In the metaphase of the first meiotic division, a single bipolar spindle microtubule depolymerized in cells treated at 38 °C for 3 hr (Figure 6j) and was damaged in cells treated at 38 °C for 6 hr (Figure 6r). The damaged spindle microtubule resulted in the slow movement of chromosomes within the cytoplasm. This is consistent with the large number of lagging homologous chromosomes observed at anaphase Ⅰ (Figure 4d and g). Similar to metaphase Ⅰ, a double bipolar spindle microtubule at metaphase Ⅱ depolymerized in cells treated at 38 °C for 3 hr (Figure 6n) and was damaged in cells treated at 38 °C for 6 hr (Figure 6v).
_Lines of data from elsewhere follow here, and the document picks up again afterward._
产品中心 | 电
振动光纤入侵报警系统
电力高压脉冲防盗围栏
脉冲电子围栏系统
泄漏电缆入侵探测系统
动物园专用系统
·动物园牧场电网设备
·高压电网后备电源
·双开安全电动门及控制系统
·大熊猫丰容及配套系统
Subsequently, several lagging sister chromosomes at anaphase Ⅱ were observed (Figure 4e and h).
Under control conditions, telophase II male meiocytes typically generate a microtubule network that consists of six tetrahedrally arranged phragmoplast-like structures, which are localized between the four haploid nuclei (Figure 6h). However, telophase II male meiocytes treated at 38 °C for 3 hr generated a new complex microtubule network that surrounded more than four nuclei instead of the six tetrahedrally arranged phragmoplast-like structure. Microtubule bundles between two nuclei were much thinner in cells treated at 38 °C for 6 hr than cells treated at 38 °C for 3 hr and control cells.
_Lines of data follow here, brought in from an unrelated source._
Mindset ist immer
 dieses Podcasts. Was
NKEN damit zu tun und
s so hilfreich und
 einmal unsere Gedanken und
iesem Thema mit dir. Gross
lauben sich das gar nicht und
The expression of PtActin is down-regulated by high temperature.
The F-actin cytoskeleton mediates a variety of essential biological functions in eukaryotic cells, as its dynamic properties drive chromosomal movement during cell division. We hypothesized that the expression of PtActin is affected under heat stress conditions. To test this hypothesis, we monitored the expression of PtActin in male flower buds derived from the treated groups and control group using qRT-PCR. We detected a significant (p < 0.001) decrease in the expression of PtActin when the PMCs of P. canescens at the diplotene were exposed to 38 °C. The relative expression of PtActin was only 9.2 ± 0.9% in PMCs after treatment at 38 °C for 3 hr, which was slightly lower compared with PMCs treated at 38 °C for 6 hr (13.7 ± 1.2%) (Figure 7), indicating that high temperature significantly affects the transcription of PtActin.